Write out the data word for word, taking care that no picture is carried over.

### Input material
■ ■ ■ ■ ■

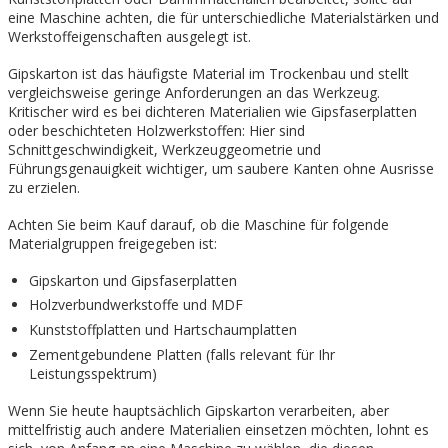
eine Maschine achten, die für unterschiedliche Materialstärken und
Werkstoffeigenschaften ausgelegt ist.
Gipskarton ist das häufigste Material im Trockenbau und stellt
vergleichsweise geringe Anforderungen an das Werkzeug.
Kritischer wird es bei dichteren Materialien wie Gipsfaserplatten
oder beschichteten Holzwerkstoffen: Hier sind
Schnittgeschwindigkeit, Werkzeuggeometrie und
Führungsgenauigkeit wichtiger, um saubere Kanten ohne Ausrisse
zu erzielen.
Achten Sie beim Kauf darauf, ob die Maschine für folgende
Materialgruppen freigegeben ist:
Gipskarton und Gipsfaserplatten
Holzverbundwerkstoffe und MDF
Kunststoffplatten und Hartschaumplatten
Zementgebundene Platten (falls relevant für Ihr
Leistungsspektrum)
Wenn Sie heute hauptsächlich Gipskarton verarbeiten, aber
mittelfristig auch andere Materialien einsetzen möchten, lohnt es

■ ■ ■ ■ ■

### Answer area
eine Maschine achten, die für unterschiedliche Materialstärken und
Werkstoffeigenschaften ausgelegt ist.
Gipskarton ist das häufigste Material im Trockenbau und stellt
vergleichsweise geringe Anforderungen an das Werkzeug.
Kritischer wird es bei dichteren Materialien wie Gipsfaserplatten
oder beschichteten Holzwerkstoffen: Hier sind
Schnittgeschwindigkeit, Werkzeuggeometrie und
Führungsgenauigkeit wichtiger, um saubere Kanten ohne Ausrisse
zu erzielen.
Achten Sie beim Kauf darauf, ob die Maschine für folgende
Materialgruppen freigegeben ist:
Gipskarton und Gipsfaserplatten
Holzverbundwerkstoffe und MDF
Kunststoffplatten und Hartschaumplatten
Zementgebundene Platten (falls relevant für Ihr
Leistungsspektrum)
Wenn Sie heute hauptsächlich Gipskarton verarbeiten, aber
mittelfristig auch andere Materialien einsetzen möchten, lohnt es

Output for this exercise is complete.